Top of Recorded data
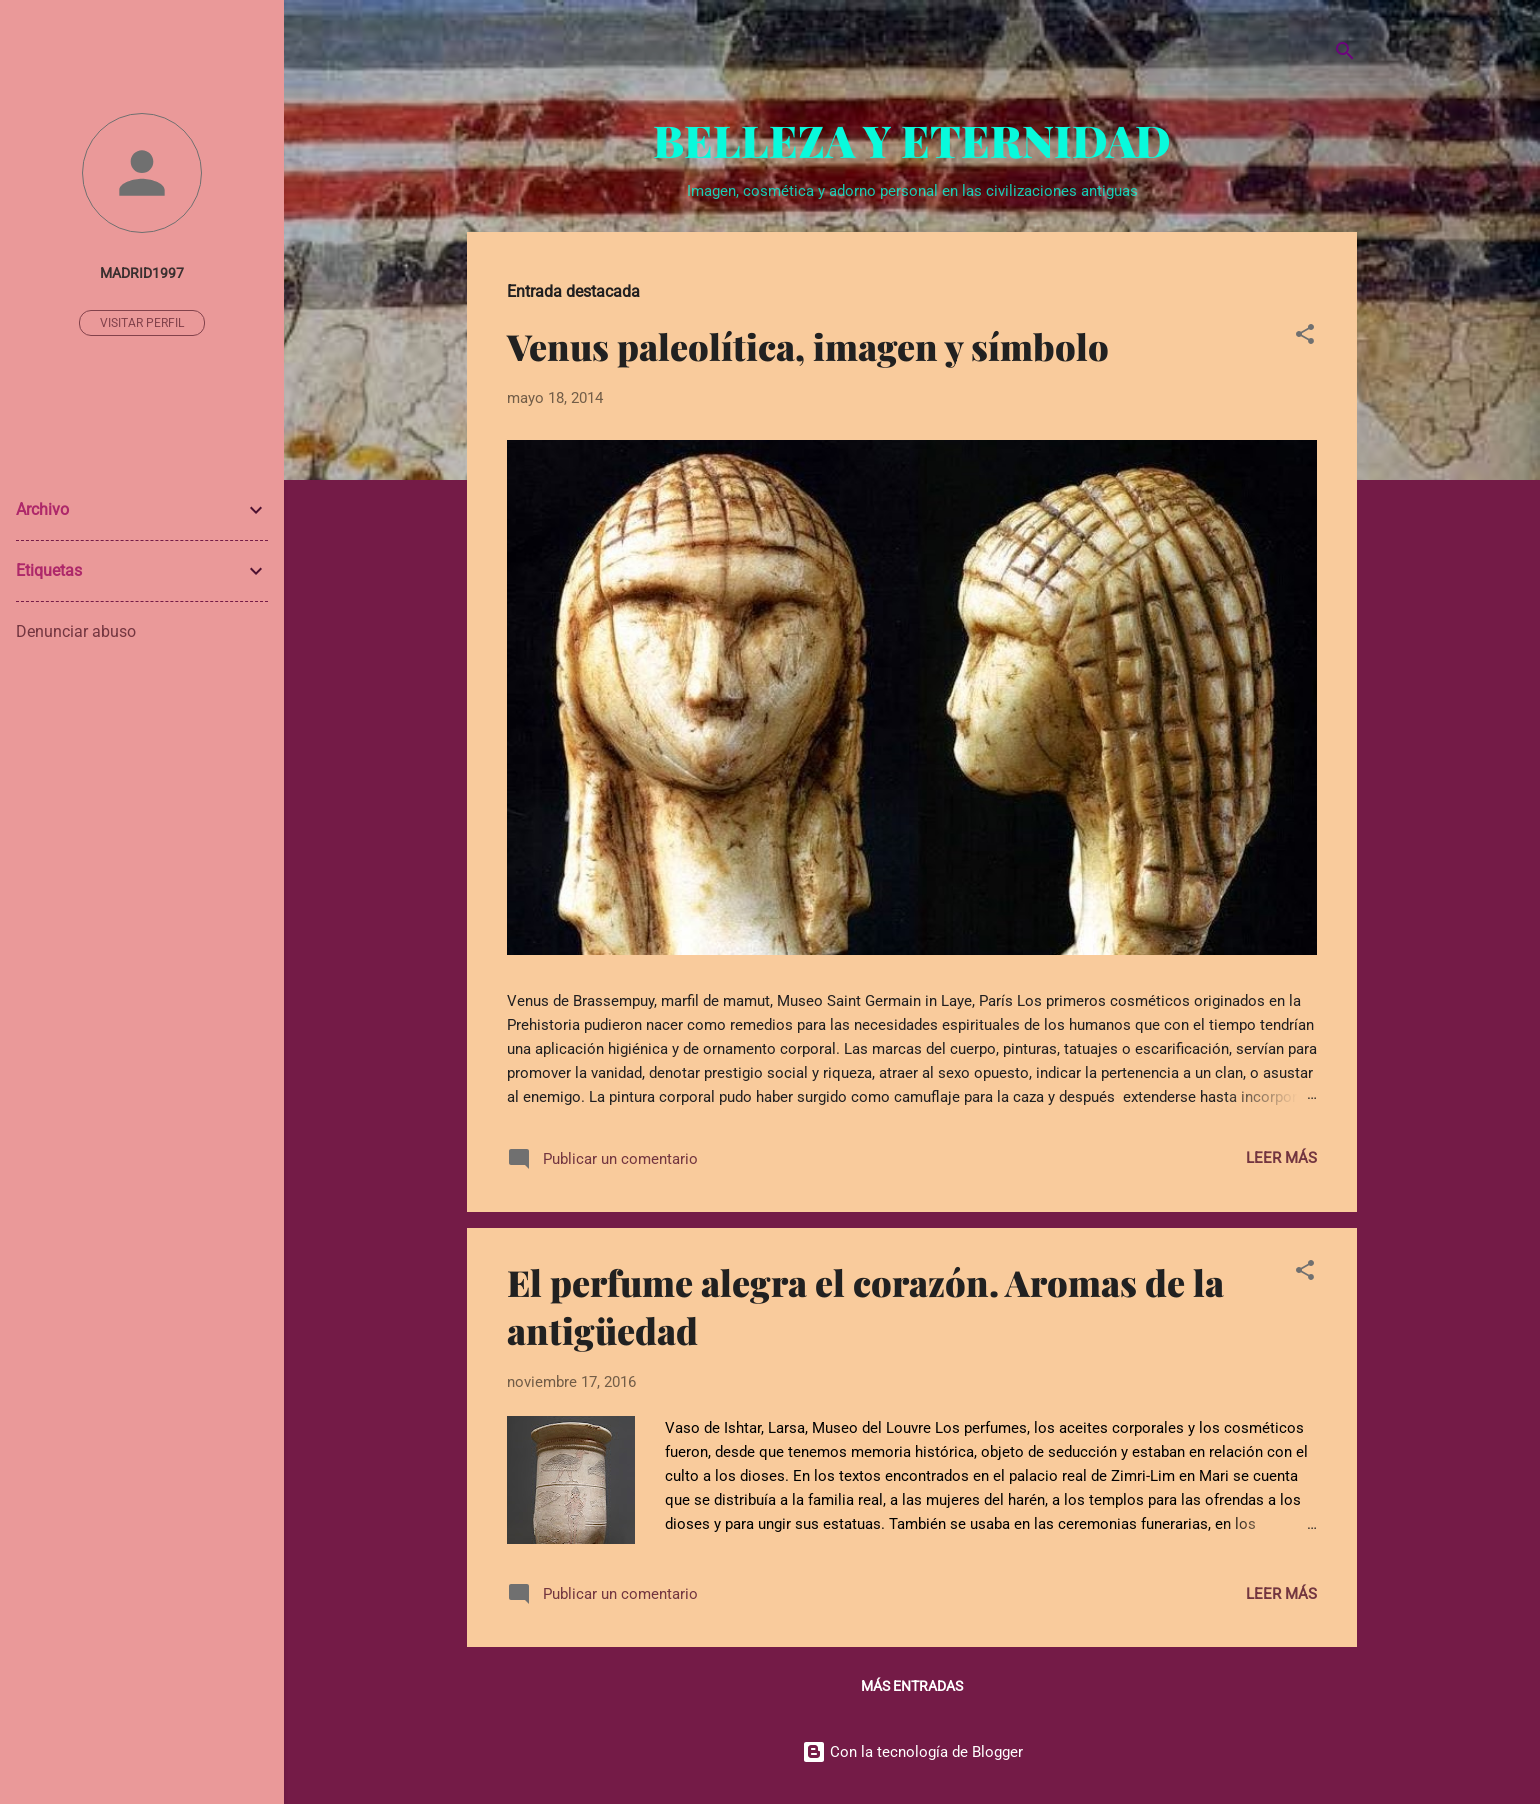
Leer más (1281, 1158)
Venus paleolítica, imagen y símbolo (808, 346)
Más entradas (912, 1686)
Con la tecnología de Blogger (912, 1752)
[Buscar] (1345, 54)
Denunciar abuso (76, 631)
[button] (1305, 337)
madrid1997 (142, 273)
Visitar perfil (142, 323)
Bottom of Recorded data
Please write out the lines that run from the one with "Denunciar abuso (76, 631)" to the end of the records, both included, exactly as they appear.

▶ **Written response**
Denunciar abuso (76, 631)
[button] (1305, 337)
madrid1997 (142, 273)
Visitar perfil (142, 323)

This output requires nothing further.